But there are some important choices to be made, already in the very first phase of the design, to achieve a minimalist look without loosing in functionality:
- Prefer a linear layout design instead of more complicated ones;
- Unless your clients have a really minimalist lifestyle, choose close cabinetries instead of open shelves ( to avoid visual mess );
- Hide the kitchen hood or choose a geometric one;
- Go for hidden kitchen appliances, and when it’s not possible to hide – for sleek and linear ones ( example : induction kitchen hobs instead of gas )
For this house, I proposed three alternatives and the final solution was a mix of these three, integrated by some elements required by the clients.
The longer wall has been used to host the washing and cooking area, by centering the kitchen hobs and hiding the hood. In the shorter wall, instead, the clients required a small drinking area, where to put bottles and other small objects – and the corner has been used to hide the fridge.
Japandi style kitchen design / Colors and materials
Another key feature of a Japandi style inspired kitchen is a neutral palette. So even is I’m a lover of color – in this project I went for whites and wood.
I choose a dark wood, to create more interest and contrast, in a veined finish, for the lower cabinets that I wanted to visually enhance. I choose a dark wood finish also for the table and the chairs, to enhance even more the lower level of the kitchen.

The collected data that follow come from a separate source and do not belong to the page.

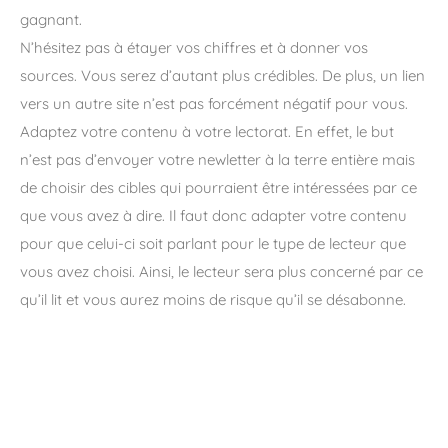
gagnant.
N’hésitez pas à étayer vos chiffres et à donner vos
sources. Vous serez d’autant plus crédibles. De plus, un lien
vers un autre site n’est pas forcément négatif pour vous.
Adaptez votre contenu à votre lectorat. En effet, le but
n’est pas d’envoyer votre newletter à la terre entière mais
de choisir des cibles qui pourraient être intéressées par ce
que vous avez à dire. Il faut donc adapter votre contenu
pour que celui-ci soit parlant pour le type de lecteur que
vous avez choisi. Ainsi, le lecteur sera plus concerné par ce
qu’il lit et vous aurez moins de risque qu’il se désabonne.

Instead, for the upper cabinets I choose white because I wanted to visually make it “disappear” – same for the cabinets in the short wall area, this time here we choose a light concrete finish to add some tactility to the kitchen. When working with whites ( especially in the kitchen area ) in fact my fear is always to get a “too cold” effect – so I prefer alternate white laminate to other kind of finishes, always in a neutral palette.
But what makes this kitchen really special in my opinion is the finish of the top and the backdrop wall. In fact, here we choose a real Carrara marble slab, with beautiful natural veins. In fact, the clients live in the area of Tuscany where this kind of marble is extracted – yet, the idea of using a very local and traditional material to add some “Italian feel” in the project.
Japandi style kitchen design / Details and furniture
There are also some other important choices we made in the design of this kitchen in order to get those effect my clients where looking for. For example, instead of standard kitchen handles we choose custom wooden ones, as longest as possible, to keep the kitchen linearity. The kitchen appliances and faucets has been chosen to be in black, to keep a whole modern and minimalist feel.
Last, the furniture and lighting choices: for the table and chairs, I choose dark wooden furniture with curved profiles, with a Japandi inspired aesthetic ( both purchased on local shops, following the shopping list provided ). Same for the pendant lamp ( the iconic Formakami lamp by &Tradition).
What do you think of this design, do you like it – as much as I do?